1. Make sure the system property org.eclipse.equinox.http.jetty.ssl.keystore is not defined. Make sure there is a hash-sign (#) before the entry in the file:

   Oracle_home/admin_console/properties/web.properties.

   Example: #org.eclipse.equinox.http.jetty.ssl.keystore=jettysslkeystore

2. Open a command shell and change the directory to:

   Oracle_home/admin_console

3. Use Keytool to generate a public and private key for the Web Administration Console server and store them in the administration client keystore:

   keytool -genkeypair "distinguished_name" -alias keystore_entry -keypass key_password -keystore keystore -storepass keystore_password

   Where:

   distinguished_name is a X.500 distinguished name for the issuer of the certificate.
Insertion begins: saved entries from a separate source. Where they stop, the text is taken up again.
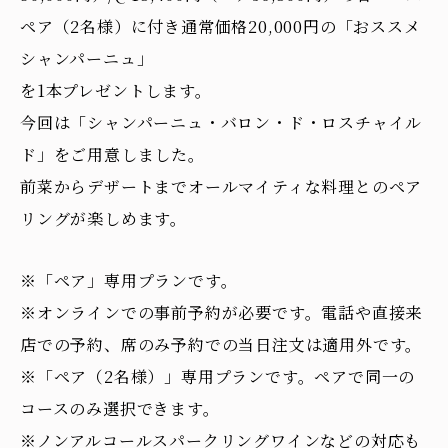
ペア（2名様）に付き通常価格20,000円の「おススメ
シャンパーニュ」
を1本プレゼントします。
今回は「シャンパーニュ・バロン・ド・ロスチャイル
ド」をご用意しました。
前菜からデザートまでオールマイティな料理とのペア
リングが楽しめます。
※「ペア」専用プランです。
※オンラインでの事前予約が必要です。電話や直接来
店での予約、席のみ予約での当日注文は適用外です。
※「ペア（2名様）」専用プランです。ペアで同一の
コースのみ選択できます。
※ノンアルコールスパークリングワインなどの対応も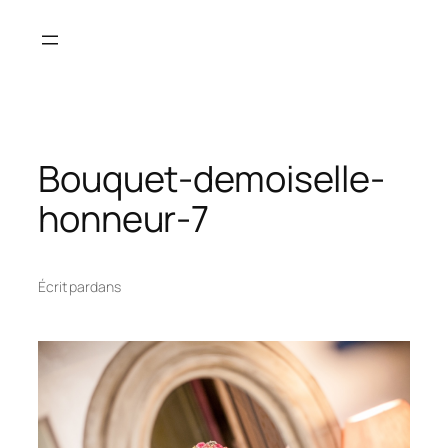
Aller
au
contenu
Bouquet-demoiselle-
honneur-7
Écrit par
dans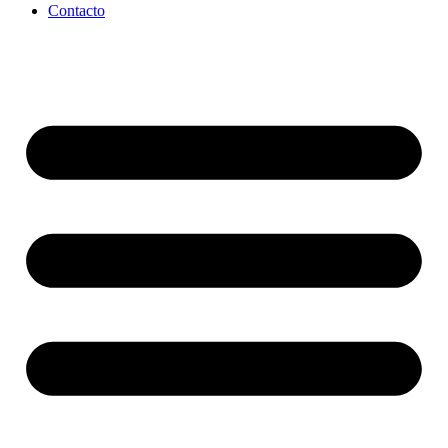
Contacto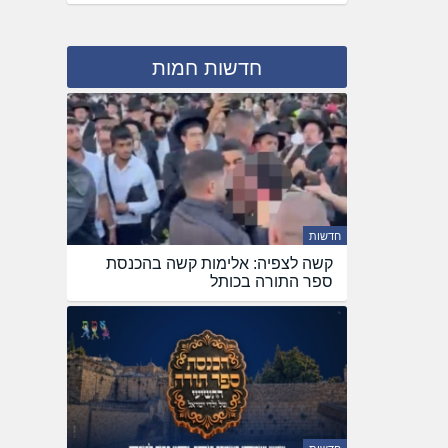
חדשות חמות
חדשות
קשה לצפיה: אלימות קשה בהכנסת
ספר התורה בכותל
See "About Keytool and X.500 Distinguished Names".

   keystore_entry is a keystore entry for the certificate chain and the private key for the server.

   key_password is a password used to protect the private key.
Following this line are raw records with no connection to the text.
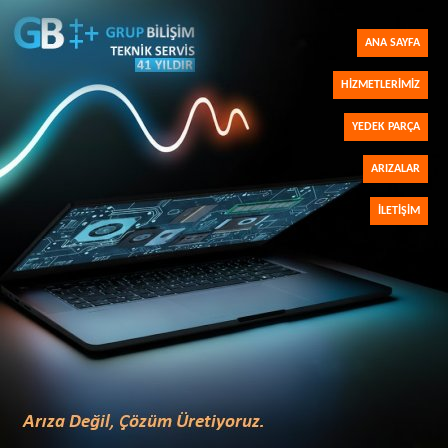
ANA SAYFA
HIZMETLERIMIZ
YEDEK PARÇA
ARIZALAR
İLETIŞIM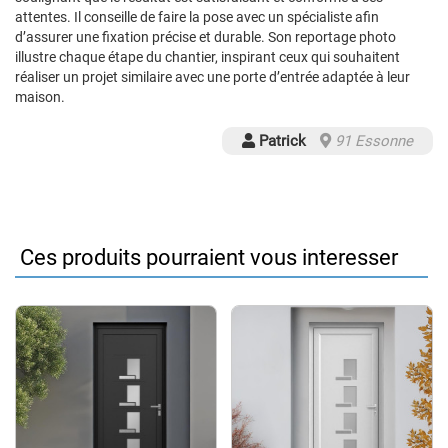
attentes. Il conseille de faire la pose avec un spécialiste afin
d’assurer une fixation précise et durable. Son reportage photo
illustre chaque étape du chantier, inspirant ceux qui souhaitent
réaliser un projet similaire avec une porte d’entrée adaptée à leur
maison.
Patrick
91 Essonne
Ces produits pourraient vous interesser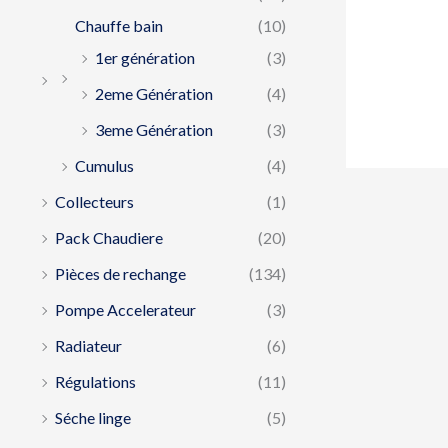
Chauffe bain
(10)
1er génération
(3)
2eme Génération
(4)
3eme Génération
(3)
Cumulus
(4)
Collecteurs
(1)
Pack Chaudiere
(20)
Pièces de rechange
(134)
Pompe Accelerateur
(3)
Radiateur
(6)
Régulations
(11)
Séche linge
(5)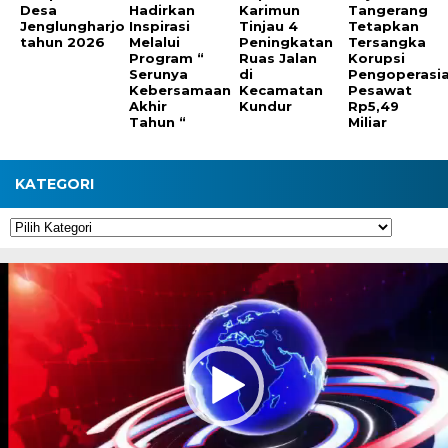
Desa
Hadirkan
Karimun
Tangerang
Jenglungharjo
Inspirasi
Tinjau 4
Tetapkan
tahun 2026
Melalui
Peningkatan
Tersangka
Program “
Ruas Jalan
Korupsi
Serunya
di
Pengoperasi
Kebersamaan
Kecamatan
Pesawat
Akhir
Kundur
Rp5,49
Tahun “
Miliar
KATEGORI
Kategori
Pemutar
Video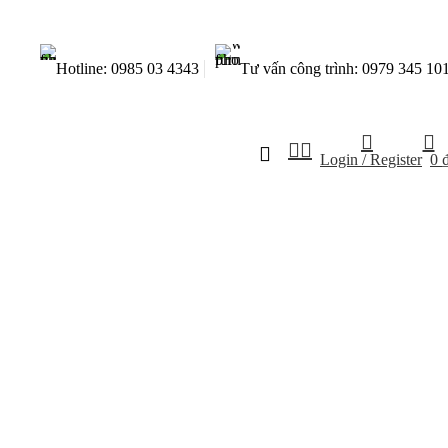
Hotline: 0985 03 4343
Tư vấn công trình: 0979 345 10
Login / Register
0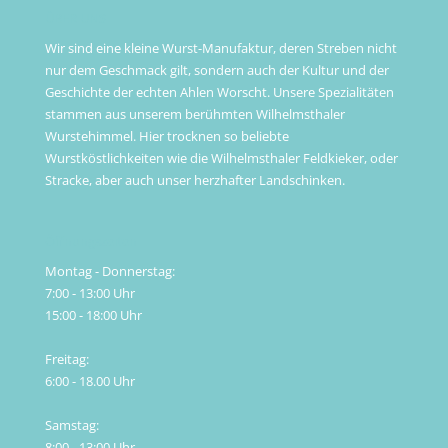
ÜBER UNS
Wir sind eine kleine Wurst-Manufaktur, deren Streben nicht
nur dem Geschmack gilt, sondern auch der Kultur und der
Geschichte der echten Ahlen Worscht. Unsere Spezialitäten
stammen aus unserem berühmten Wilhelmsthaler
Wurstehimmel. Hier trocknen so beliebte
Wurstköstlichkeiten wie die Wilhelmsthaler Feldkieker, oder
Stracke, aber auch unser herzhafter Landschinken.
Öffnungszeiten
Montag - Donnerstag:
7:00 - 13:00 Uhr
15:00 - 18:00 Uhr
Freitag:
6:00 - 18.00 Uhr
Samstag:
8:00 - 13:00 Uhr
   keystore is the name of the keystore defined for the Administration Console keystore. Example: console_keystore.

   keystore_password is the password that protects the administration client keystore.

4. Use Keytool to export the public key from the keystore entry into a self-signed certificate:

   keytool -exportcert -alias keystore_entry -keystore keystore -storepass keystore_password -rfc -file certificate.cer

   Where:

   keystore_entry is the keystore entry for the certificate chain and the private key for the server. Same as the keystore_entry used when the keys were generated in the previous step.

   keystore is the name of the keystore to export the certificate from. Same as the keystore used when the keys were generated in the previous step. Example: console_keystore.

   keystore_password is the password setup to protect the administration client keystore. Same as the keystore_password used when the keys were generated in the previous step.

   certificate is the name of the certificate. This certificate shall be imported to the Web Administration Console server truststore. Oracle suggests that you name your certificate so it can be identified with the Web Administration Console server. Example: web_console_server.cer.

5. Use Keytool to import the certificate into the Web Administration Console server truststore:

   keytool -importcert -file certificate -keystore truststore -storepass truststore_password -noprompt

   Where:

   certificate is the name of the server certificate. Example: web_console_server.cer.

   truststore is the name for the Web Administration Console server truststore.

   truststore_password is the password that protects the truststore.

Using a Separate Keystore for Web Administration Console Security

To use a separate keystore for Web Administration Console security

1. Make sure the system property org.eclipse.equinox.http.jetty.ssl.keystore is defined. The property is defined in the file:

   Oracle_home/admin_console/properties/web.properties

   The value of this property is the filename of and path to the keystore. When using relative paths, it is relative to the directory admin_console.

   Example: org.eclipse.equinox.http.jetty.ssl.keystore=jettysslkeystore

2. Open a command shell and change the directory to:

   Oracle_home/ocsb60/admin_console.

3. Use Keytool to Generate a public and private key for the Web Administration Console server and store them in the dedicated keystore:

   keytool -genkeypair "distinguished_name" -alias keystore_entry -keypass key_password -keystore keystore -storepass keystore_password

   Where:

   distinguished_name is a X.500 distinguished name for the issuer of the certificate. See "About Keytool and X.500 Distinguished Names".

   keystore_entry is a keystore entry for the certificate chain and the private key for the server.

   key_password is a password used to protect the private key.

   keystore is the name of the keystore to use for the connection between the Web Administration Console and the Web Administration Console server. Example: web_console_keystore.

   keystore_password is the password that protects the server keystore.